Poster
in
Workshop: NeuroAI: Fusing Neuroscience and AI for Intelligent Solutions
Parallel Decision-Making yields Disentangled World Models: Impact and Implications
Pantelis Vafidis · Aman Bhargava · Antonio Rangel
Abstract, or disentangled, representations are a promising mathematical framework for efficient and effective out-of-distribution (OOD) generalization.
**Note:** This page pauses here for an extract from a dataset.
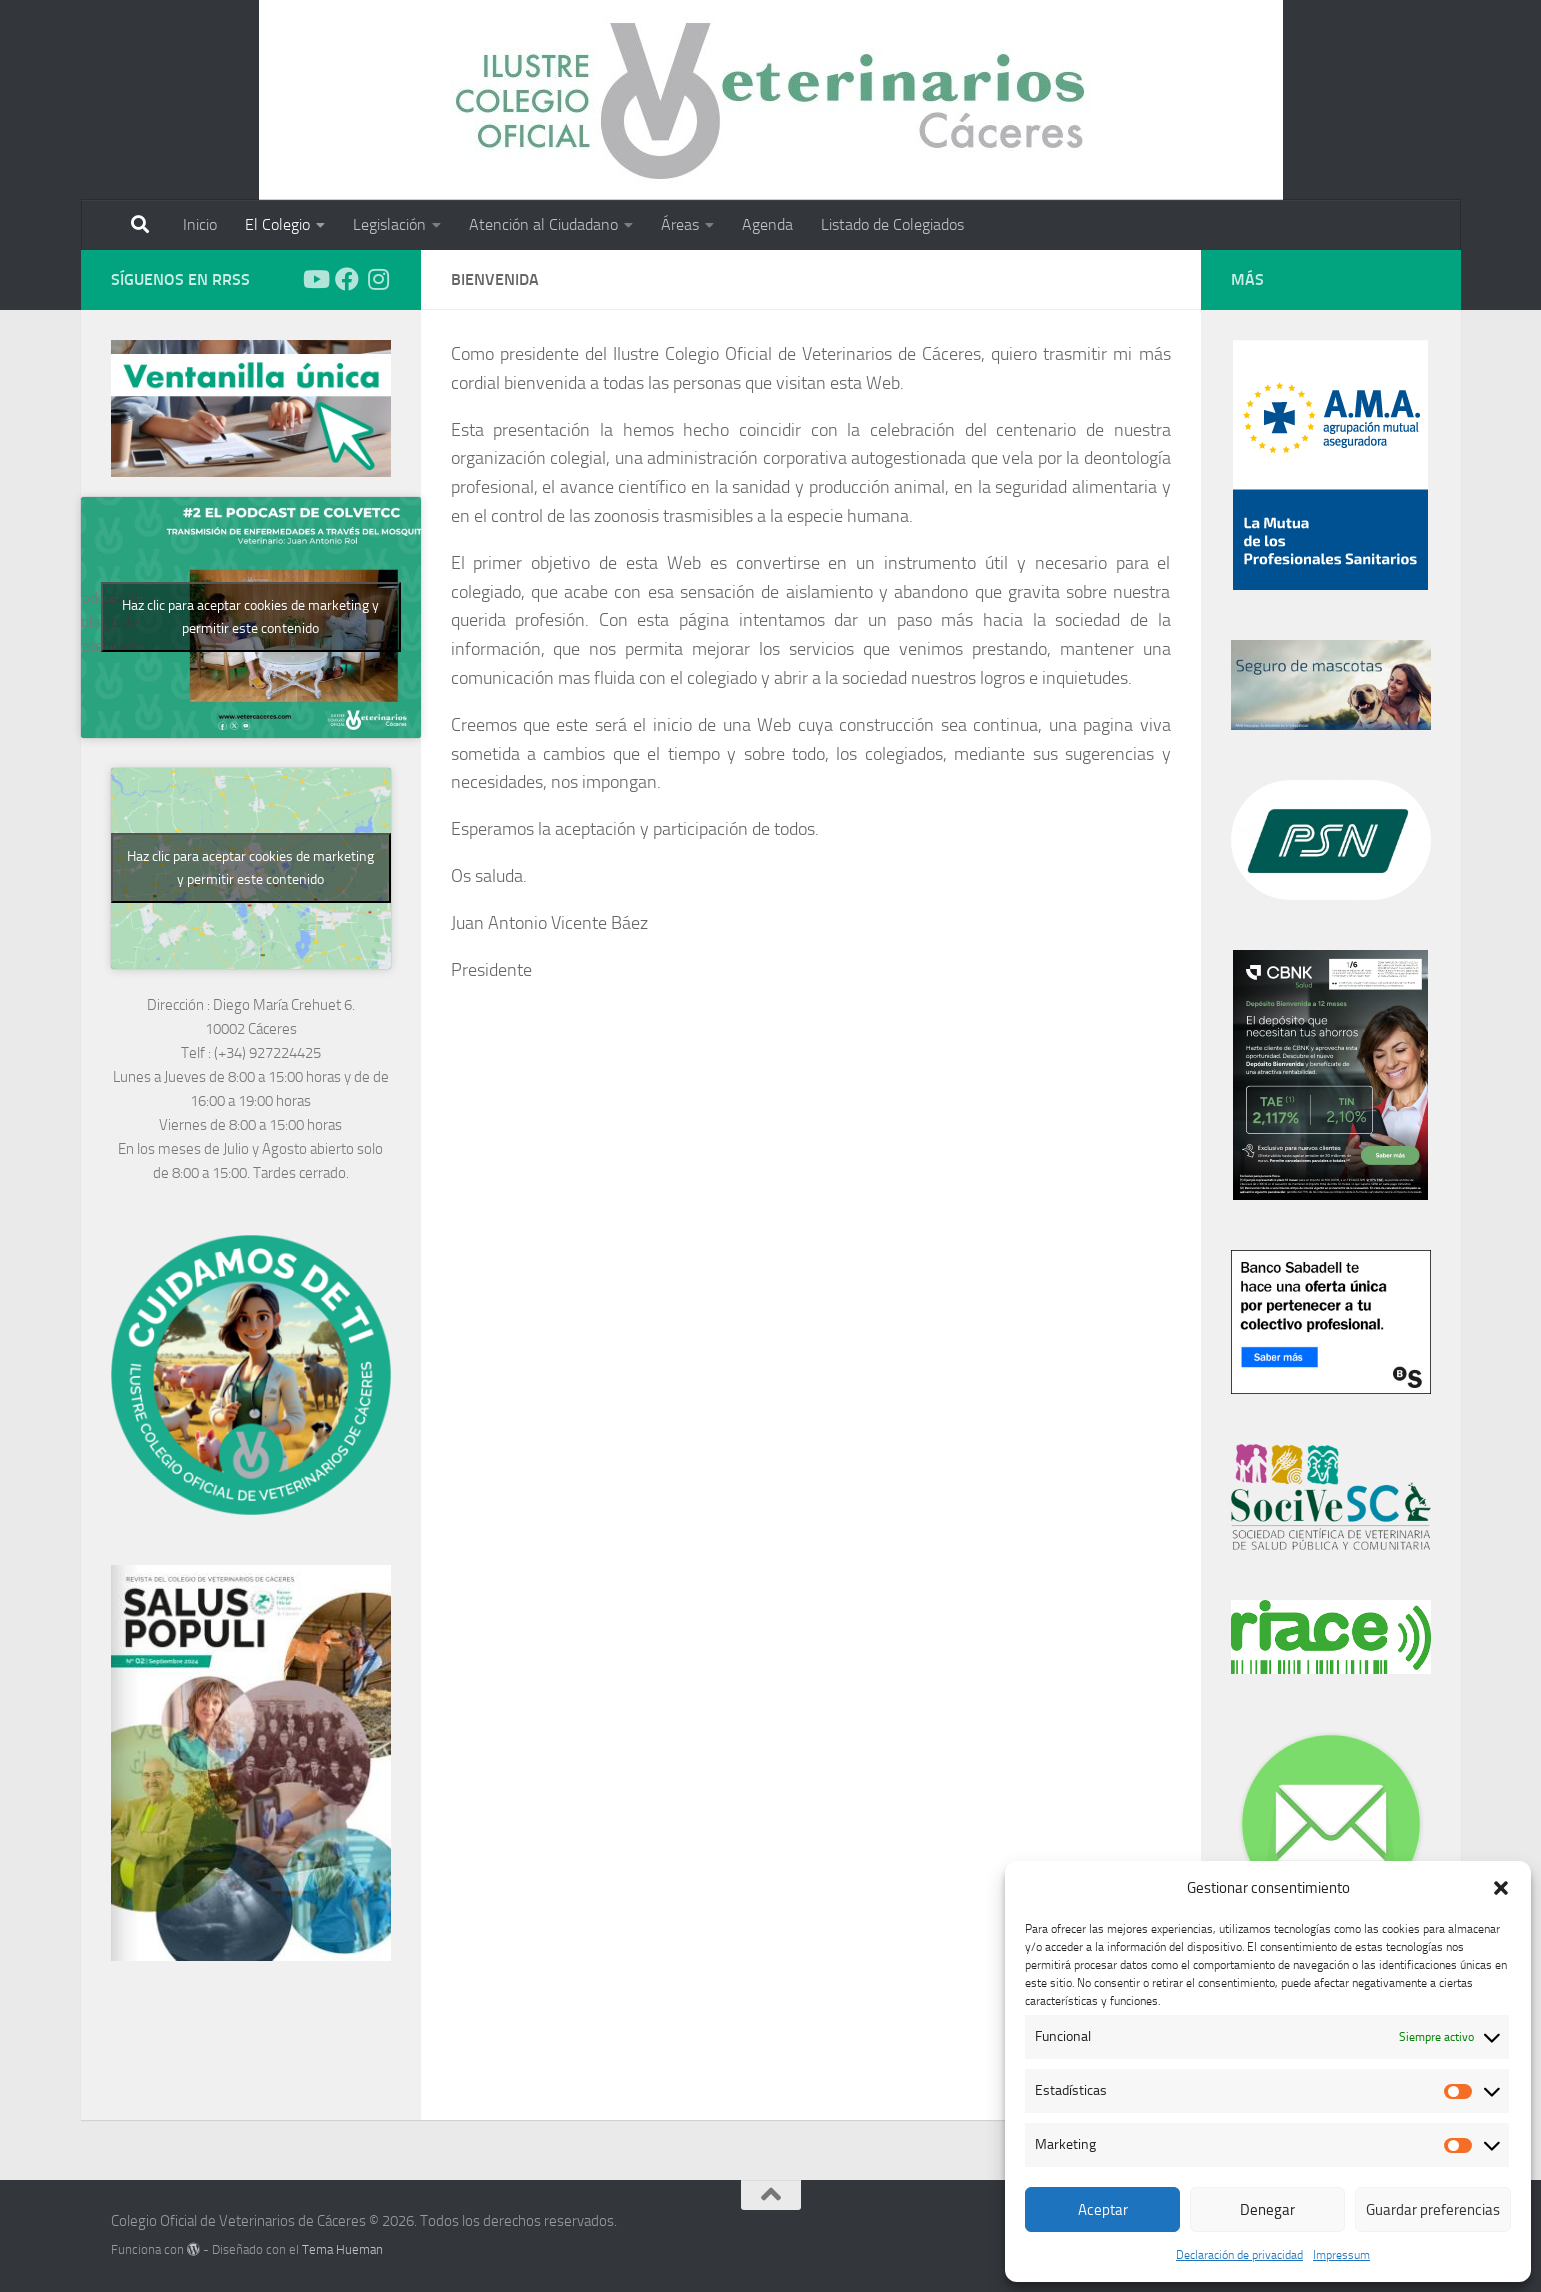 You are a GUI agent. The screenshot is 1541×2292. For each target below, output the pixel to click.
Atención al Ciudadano (543, 224)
Reflecting the topology of the real world in their representational geometry, they offer a compelling reason for why both biological and artificial systems might converge to such interpretable representations. We here highlight recent results demonstrating that disentanglement comes about naturally when (biological or artificial) agents solve canonical decision-making tasks that require evidence aggregation, in parallel. The tasks tie closely to Bayesian filtering theory, and should be solved by any agent that deals with a noisy world.Intriguingly, theory and experiments together suggest that solving such day-to-day decisions involving latent variables present in the real world directly leads to representations that (1) preserve the topology of the world, (2) isolate such factors of variation, and (3) are consistent across individuals. Furthermore, the highlighted work provides exact mathematical conditions for the emergence of such representations, and demonstrate the importance of noise in facilitating disentangling. The findings are consistent across tasks types and architectures, and we find that transformers are particularly suited for disentangling representations, which might explain their unique world understanding abilities. The universality of the tasks makes us believe that they present a prime candidate for OOD generalization in the brain. Hence, it should be no surprise that such disentangled, topology-preserving representations are widely found in the brain, in examples as disparate as navigation, decision-making and memory. We here expand upon and discuss in detail about potential implications of these findings, for machine learning and neuroscience alike.